Running a Model

Annealing API

There is a single C++/CUDA extension that performs annealing. However there are a large number of options, which are described in greater detail below.

PottsPlayground.Anneal(task, PwlTemp, **kwargs)

Anneals/samples/computes a Potts model and returns a dictionary of results.

Required parameters:

Parameters:
  • task – A PottsPlayground task object containing a complete Potts Model description.

  • PwlTemp (2-D numpy float. See Schedules page for format.) – An array describing the annealing schedule, i.e. the annealing temperature as a piece-wise linear function of iterations.

Parameters for selecting the computational method:

Parameters:
  • model (str) – What model to anneal. See “Models” section. Default: “Potts”

  • device (str) – Which physical device to run the annealing on. Either “CPU” or “GPU”. Defaults to CPU if the project was not compiled with GPU support, or if no suitable GPU was found on import.

  • algo (str) – Selects between sampling algorithm variants. Available selections depends on the annealing device.

Additional run-time controls:

Parameters:
  • nReplicates (int) – Number of Potts Model instances to compute in parallel.

  • nWorkers (int) – On a CPU, the number of CPU threads to use; on a GPU, the number of GPU threads that work together collectively on a single replicate. On a GPU, depending on the algorithm, this can alter results.

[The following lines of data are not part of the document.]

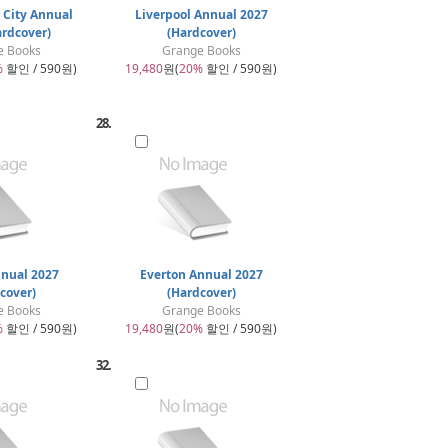
 City Annual
Liverpool Annual 2027
ardcover)
(Hardcover)
e Books
Grange Books
%
할인 / 590원)
19,480
원(
20%
할인 / 590원)
28.
nnual 2027
Everton Annual 2027
cover)
(Hardcover)
e Books
Grange Books
%
할인 / 590원)
19,480
원(
20%
할인 / 590원)
32.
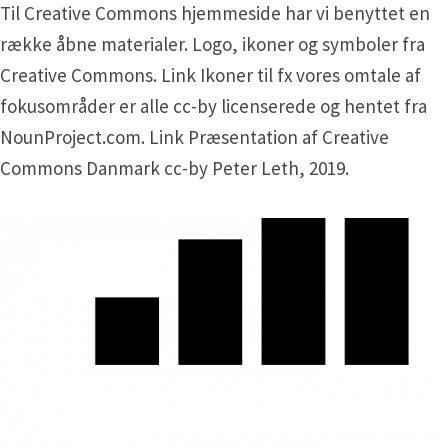
Til Creative Commons hjemmeside har vi benyttet en
række åbne materialer. Logo, ikoner og symboler fra
Creative Commons. Link Ikoner til fx vores omtale af
fokusområder er alle cc-by licenserede og hentet fra
NounProject.com. Link Præsentation af Creative
Commons Danmark cc-by Peter Leth, 2019.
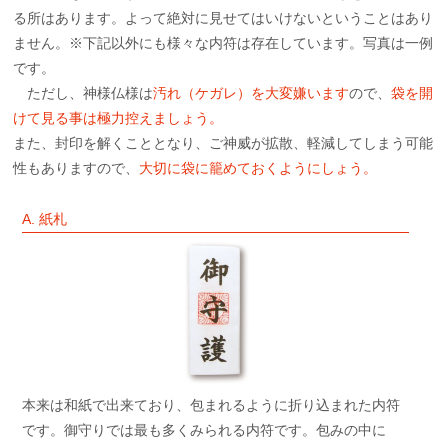
る所はあります。よって絶対に見せてはいけないということはあり
ません。※下記以外にも様々な内符は存在しています。写真は一例
です。
ただし、神様仏様は
汚れ（ケガレ）を大変嫌います
ので、
袋を開
けて見る事は極力控えましょう。
また、封印を解くこととなり、ご神威が拡散、軽減してしまう可能
性もありますので、
大切に袋に籠めておくようにしょう。
A. 紙札
本来は和紙で出来ており、包まれるように折り込まれた内符
です。御守りでは最も多くみられる内符です。包みの中に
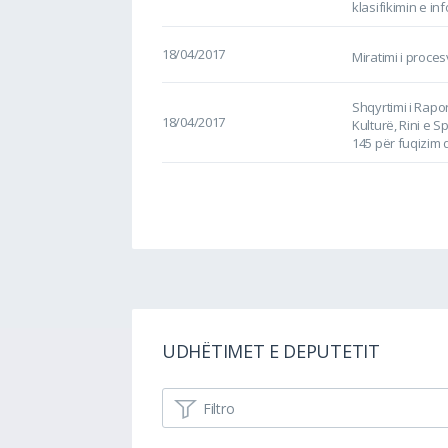
klasifikimin e in
18/04/2017
Miratimi i proc
Shqyrtimi i Rapor
18/04/2017
Kulturë, Rini e Sp
145 për fuqizim 
UDHËTIMET E DEPUTETIT
Filtro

  • IncludedReports – Str containing letter flags for which types of information are returned by the function. See “Reports” section.

  • IC – optional Initial Condition for the annealing run. Either a 1-D Numpy int array containing a single IC for all replicates, or a 2-D Numpy array of ints (#Replicates X #Spins) indicating a distinct initial condition for each replicate.

  • nReports (int) – How many times over the course of the annealing run annealing should be stopped and vitals checked and reported. If -1, Reports are taken at the points defined in PwlTemp.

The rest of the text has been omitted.